The school solution we need is desegregation and regionalization, separating the direct link between property taxes and school funding. That is not going to happen in the near term. A halfhearted attempt by the Lamont administration in 2019 to regionalize back-office functions across districts, which was a cost-saving move rather than a bid for educational equity, led to such a firestorm from the suburbs that it was quickly abandoned.
Going back to that plan and moving further, by combining city and suburban classrooms, is a nonstarter at least as long as the current governor is in office, and likely much longer.
So we need intermediate steps. Speeding up ECS funding is a way to get there.
But if we’re going to be cautious about spending, as the governor’s office clearly is, why is there no similar caution about tax cuts?

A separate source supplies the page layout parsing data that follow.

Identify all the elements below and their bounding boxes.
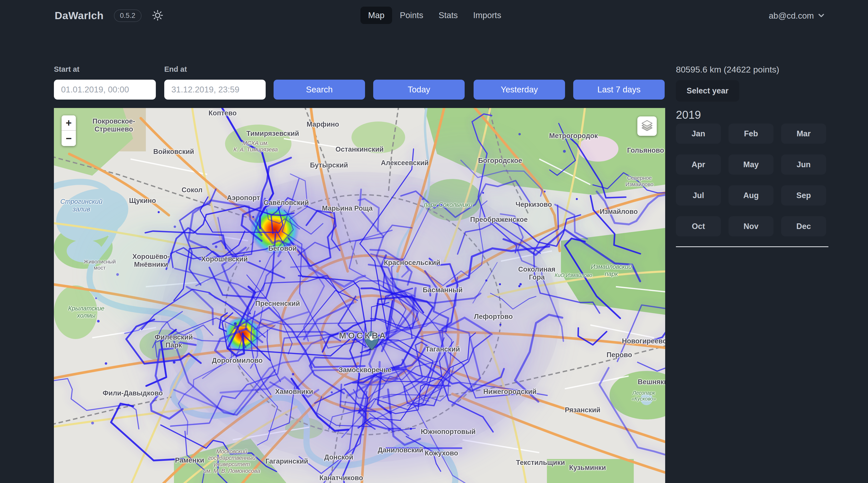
map-artwork xyxy=(54,108,665,483)
distance-stats: 80595.6 km (24622 points) xyxy=(676,64,828,74)
version-badge: 0.5.2 xyxy=(114,9,142,22)
last-7-days-button[interactable]: Last 7 days xyxy=(573,79,665,100)
month-button-feb[interactable]: Feb xyxy=(728,124,774,144)
select-year-button[interactable]: Select year xyxy=(676,80,739,102)
zoom-in-button[interactable]: + xyxy=(62,116,76,131)
tab-map[interactable]: Map xyxy=(361,7,392,24)
sun-icon xyxy=(152,9,163,22)
end-at-label: End at xyxy=(164,65,187,73)
theme-toggle-button[interactable] xyxy=(152,9,163,22)
map-zoom-control: + − xyxy=(62,116,76,146)
month-button-mar[interactable]: Mar xyxy=(781,124,826,144)
tab-imports[interactable]: Imports xyxy=(465,7,509,24)
app-logo: DaWarIch xyxy=(55,10,104,22)
map-container[interactable]: КоптевоПокровское- СтрешневоТимирязевски… xyxy=(54,108,665,483)
layers-icon xyxy=(641,119,654,133)
month-button-oct[interactable]: Oct xyxy=(676,216,721,236)
tab-stats[interactable]: Stats xyxy=(431,7,465,24)
start-at-input[interactable] xyxy=(54,79,156,100)
month-button-apr[interactable]: Apr xyxy=(676,155,721,174)
year-heading: 2019 xyxy=(676,109,828,121)
main-nav: MapPointsStatsImports xyxy=(361,7,509,24)
month-button-jul[interactable]: Jul xyxy=(676,185,721,205)
sidebar: 80595.6 km (24622 points) Select year 20… xyxy=(676,64,828,247)
layers-control[interactable] xyxy=(637,117,657,136)
month-button-jun[interactable]: Jun xyxy=(781,155,826,174)
month-button-nov[interactable]: Nov xyxy=(728,216,774,236)
month-button-jan[interactable]: Jan xyxy=(676,124,721,144)
tab-points[interactable]: Points xyxy=(392,7,431,24)
month-button-aug[interactable]: Aug xyxy=(728,185,774,205)
header: DaWarIch 0.5.2 MapPointsStatsImports ab@… xyxy=(0,0,868,31)
start-at-label: Start at xyxy=(54,65,80,73)
month-button-dec[interactable]: Dec xyxy=(781,216,826,236)
months-grid: JanFebMarAprMayJunJulAugSepOctNovDec xyxy=(676,124,828,236)
chevron-down-icon xyxy=(817,11,825,20)
header-left: DaWarIch 0.5.2 xyxy=(55,0,163,31)
month-button-sep[interactable]: Sep xyxy=(781,185,826,205)
sidebar-divider xyxy=(676,246,828,247)
user-menu[interactable]: ab@cd.com xyxy=(769,0,825,31)
zoom-out-button[interactable]: − xyxy=(62,131,76,146)
today-button[interactable]: Today xyxy=(373,79,465,100)
month-button-may[interactable]: May xyxy=(728,155,774,174)
yesterday-button[interactable]: Yesterday xyxy=(474,79,565,100)
user-email: ab@cd.com xyxy=(769,11,814,21)
end-at-input[interactable] xyxy=(164,79,266,100)
search-button[interactable]: Search xyxy=(274,79,365,100)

A recently floated legislative idea to sunset planned tax cuts went over poorly, likely because everyone realizes that a sunsetting tax cut is the same as a delayed tax increase, and would thus hurt everyone politically. But it doesn’t answer the question of why it’s OK to cut revenue in the long run but not to increase spending. They both have the same effect on the budget.
It’s taken as a given that tax cuts are always good. Maybe they are. But if we’re serious about fixing what ails the state, in education and beyond, that type of thinking isn’t going to work.